Friday, June 3, 2011

Parts is Parts


“Only the adult blocks free expression by separating the parts from the whole. The child says “I run,” “I jump,” “I sing,” not “I am toeing out,” “my shoulders are back,” “I walk on the balls of my feet," until the adult has split his attention, making details the focus.” 
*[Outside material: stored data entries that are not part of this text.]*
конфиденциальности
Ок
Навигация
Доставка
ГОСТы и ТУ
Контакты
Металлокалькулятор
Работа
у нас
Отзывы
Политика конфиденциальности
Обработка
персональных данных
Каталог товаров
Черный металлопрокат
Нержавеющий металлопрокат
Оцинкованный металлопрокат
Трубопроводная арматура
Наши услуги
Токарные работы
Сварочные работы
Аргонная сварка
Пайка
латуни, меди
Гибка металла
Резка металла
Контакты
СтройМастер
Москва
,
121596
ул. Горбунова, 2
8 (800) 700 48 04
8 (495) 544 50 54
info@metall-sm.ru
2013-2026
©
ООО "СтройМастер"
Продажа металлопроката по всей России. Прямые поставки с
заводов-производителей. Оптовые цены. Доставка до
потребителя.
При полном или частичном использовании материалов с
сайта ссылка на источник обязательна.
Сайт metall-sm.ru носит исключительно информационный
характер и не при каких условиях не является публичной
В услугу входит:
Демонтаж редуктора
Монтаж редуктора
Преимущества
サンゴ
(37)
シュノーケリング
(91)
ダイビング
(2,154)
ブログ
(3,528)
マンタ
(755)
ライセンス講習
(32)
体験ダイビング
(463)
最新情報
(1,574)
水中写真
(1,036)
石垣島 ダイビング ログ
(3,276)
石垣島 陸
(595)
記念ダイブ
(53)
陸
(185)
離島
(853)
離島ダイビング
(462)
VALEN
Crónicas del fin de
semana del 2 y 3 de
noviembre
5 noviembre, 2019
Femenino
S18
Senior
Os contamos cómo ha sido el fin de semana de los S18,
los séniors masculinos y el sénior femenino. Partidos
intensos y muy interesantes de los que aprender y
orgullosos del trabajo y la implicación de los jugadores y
--- Mabel Ellsworth Todd, The Thinking Body, pg 281

Ok, the alignment thing never ends with me. Maybe it's because I'm teaching alignment right now, so it's quite in the forefront of my mind. Today yoga asanas seem to have become a series of 3-5 cues about where the feet, pelvis, arms, and focus go. So students learn the poses as a series of cues, instead of having their initial experience of the pose be from the essence, or energetic of the pose. The whole of the pose. The Whole. Trikonsansa. What are you? When I ask my students "who are you in this pose? What are you saying in this pose? What is the "personality" of this pose?" it's almost as if they have no idea what I'm talking about. Especially when they keep asking me where their hips go or what they are "supposed" to look like. Sometime I think to myself "who cares - how does it feel?" "How does this pose relate to you? to your life?" And sometimes I say it. Out loud. In class. Without apology. 

So doesn't it seem that this approach is taking us away from the Whole? And isn't yoga about union - self with Self - aka the Whole. So we have dissected into parts the very vehicle (yoga asanas) that was supposed to bring us to wholeness in the first place? 

Hmmmmmmm.

There. I said it. Out loud. In a blog. Without apology.

You may wish I'd just shut up already. But I won't. Without apology. But with love.